**Assigned task**. In the entries that follow, the lines from the one with "2020 (517, 932)" through the one with "Notícias (596, 180)" are the ones to write out, exactly and with both ends included. Nothing else should appear.
Start of Source information
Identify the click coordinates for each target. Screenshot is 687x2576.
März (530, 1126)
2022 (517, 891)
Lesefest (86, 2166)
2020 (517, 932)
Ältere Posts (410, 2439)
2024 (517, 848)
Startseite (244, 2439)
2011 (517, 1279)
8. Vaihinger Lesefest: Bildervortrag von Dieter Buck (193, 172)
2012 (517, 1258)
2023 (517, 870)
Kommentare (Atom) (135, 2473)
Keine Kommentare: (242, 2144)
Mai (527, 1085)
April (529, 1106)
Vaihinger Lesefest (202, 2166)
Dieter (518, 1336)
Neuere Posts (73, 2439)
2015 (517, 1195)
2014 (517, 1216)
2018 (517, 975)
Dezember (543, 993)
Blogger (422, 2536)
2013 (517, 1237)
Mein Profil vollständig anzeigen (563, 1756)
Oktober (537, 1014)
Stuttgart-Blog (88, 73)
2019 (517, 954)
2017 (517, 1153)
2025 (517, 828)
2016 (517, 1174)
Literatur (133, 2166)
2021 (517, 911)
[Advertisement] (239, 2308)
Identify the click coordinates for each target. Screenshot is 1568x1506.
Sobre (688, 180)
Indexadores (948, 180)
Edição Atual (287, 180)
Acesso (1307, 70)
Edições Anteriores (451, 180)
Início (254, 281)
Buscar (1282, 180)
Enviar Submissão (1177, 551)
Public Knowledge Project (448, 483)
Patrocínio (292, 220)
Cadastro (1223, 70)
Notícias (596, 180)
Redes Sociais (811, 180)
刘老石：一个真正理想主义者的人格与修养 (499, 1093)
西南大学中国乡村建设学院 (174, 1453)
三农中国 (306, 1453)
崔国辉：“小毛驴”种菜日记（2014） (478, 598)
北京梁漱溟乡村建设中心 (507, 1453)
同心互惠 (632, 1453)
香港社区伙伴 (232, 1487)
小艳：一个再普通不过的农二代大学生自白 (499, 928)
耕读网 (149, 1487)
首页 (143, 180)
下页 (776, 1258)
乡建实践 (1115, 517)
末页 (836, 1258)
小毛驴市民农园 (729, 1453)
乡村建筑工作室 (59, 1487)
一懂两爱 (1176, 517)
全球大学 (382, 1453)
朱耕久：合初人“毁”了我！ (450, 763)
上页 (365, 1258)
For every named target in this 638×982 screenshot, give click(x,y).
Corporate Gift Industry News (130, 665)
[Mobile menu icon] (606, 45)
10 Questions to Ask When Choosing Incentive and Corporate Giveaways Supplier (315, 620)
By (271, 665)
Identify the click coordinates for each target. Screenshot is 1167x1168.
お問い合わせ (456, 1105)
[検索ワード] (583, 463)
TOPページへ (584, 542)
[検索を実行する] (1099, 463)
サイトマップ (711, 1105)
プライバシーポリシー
End of Source information
**Final answer**.
2020 (517, 932)
Ältere Posts (410, 2439)
2024 (517, 848)
Startseite (244, 2439)
2011 (517, 1279)
8. Vaihinger Lesefest: Bildervortrag von Dieter Buck (193, 172)
2012 (517, 1258)
2023 (517, 870)
Kommentare (Atom) (135, 2473)
Keine Kommentare: (242, 2144)
Mai (527, 1085)
April (529, 1106)
Vaihinger Lesefest (202, 2166)
Dieter (518, 1336)
Neuere Posts (73, 2439)
2015 (517, 1195)
2014 (517, 1216)
2018 (517, 975)
Dezember (543, 993)
Blogger (422, 2536)
2013 (517, 1237)
Mein Profil vollständig anzeigen (563, 1756)
Oktober (537, 1014)
Stuttgart-Blog (88, 73)
2019 (517, 954)
2017 (517, 1153)
2025 (517, 828)
2016 (517, 1174)
Literatur (133, 2166)
2021 (517, 911)
[Advertisement] (239, 2308)
Identify the click coordinates for each target. Screenshot is 1568x1506.
Sobre (688, 180)
Indexadores (948, 180)
Edição Atual (287, 180)
Acesso (1307, 70)
Edições Anteriores (451, 180)
Início (254, 281)
Buscar (1282, 180)
Enviar Submissão (1177, 551)
Public Knowledge Project (448, 483)
Patrocínio (292, 220)
Cadastro (1223, 70)
Notícias (596, 180)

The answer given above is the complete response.